Employee privacy is one of the hardest parts of using AI platforms for internal mobility. We trialed Fuel50, and while the recommendation engine was helpful, some team members were uncomfortable knowing the system was scanning their resumes, performance data, and even training logs. Transparency helped. We ran town halls explaining how the data was being used and made it opt-in. We also anonymized early recommendations to avoid unconscious bias in manager selections. Even with those steps, adoption was slow. Around 30% of employees opted in during the first rollout. However, the ones who did were 1.7x more likely to apply for internal roles. It's not a silver bullet, but AI can widen the path if people trust what it's doing.
When discussing the transformation of internal mobility and talent development through AI, several companies are really standing out for their innovative use of technology. For example, a tech firm I consulted with utilized Gloat to enhance their talent mobility significantly.

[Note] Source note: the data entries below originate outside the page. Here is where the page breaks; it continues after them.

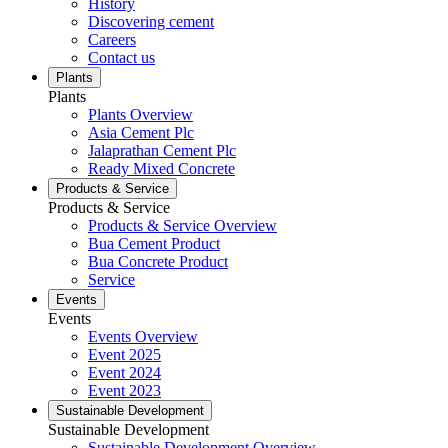
History
Discovering cement
Careers
Contact us
Plants
Plants
Plants Overview
Asia Cement Plc
Jalaprathan Cement Plc
Ready Mixed Concrete
Products & Service
Products & Service
Products & Service Overview
Bua Cement Product
Bua Concrete Product
Service
Events
Events
Events Overview
Event 2025
Event 2024
Event 2023
Sustainable Development
Sustainable Development
Sustainable Development Overview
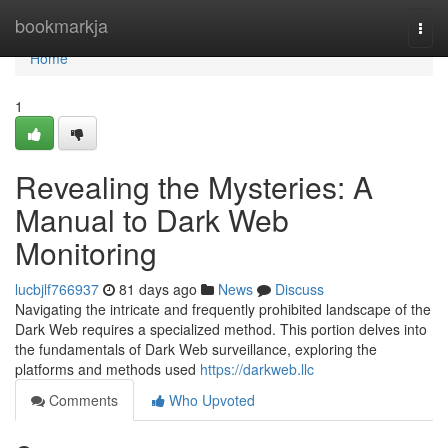
Home
bookmarkja
Togg
navi
Home
1
Revealing the Mysteries: A
Manual to Dark Web
Monitoring
lucbjlf766937
81 days ago
News
Discuss
Navigating the intricate and frequently prohibited landscape of the
Dark Web requires a specialized method. This portion delves into
the fundamentals of Dark Web surveillance, exploring the
platforms and methods used
https://darkweb.llc
Comments
Who Upvoted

By implementing this AI-driven platform, they were able to seamlessly match employees' skills with internal project needs, resulting in a noticeable increase in employee satisfaction as individuals felt more engaged and effectively utilized. This led to quantifiable improvements, including a 30% reduction in turnover rates within the first year of implementation. However, the adoption of such technologies isn't without its challenges. Costs can be substantial, not only in terms of the initial investment in the software but also in the ongoing training required for HR professionals and the modification of existing processes to accommodate the new system. Privacy concerns also arise as employees might feel apprehensive about the extent of data being analyzed and stored. Moreover, there is the persistent issue of algorithmic bias, which can inadvertently perpetuate past hiring and promotion prejudices unless carefully monitored and adjusted. From my experiences, companies striving to implement these technologies should prioritize transparency with their employees about how AI is being used and engage in continuous dialogue to address any concerns. To anyone considering this transition, it becomes crucial to weigh these factors carefully against the potential benefits AI can provide in shaping a dynamic, satisfied workforce.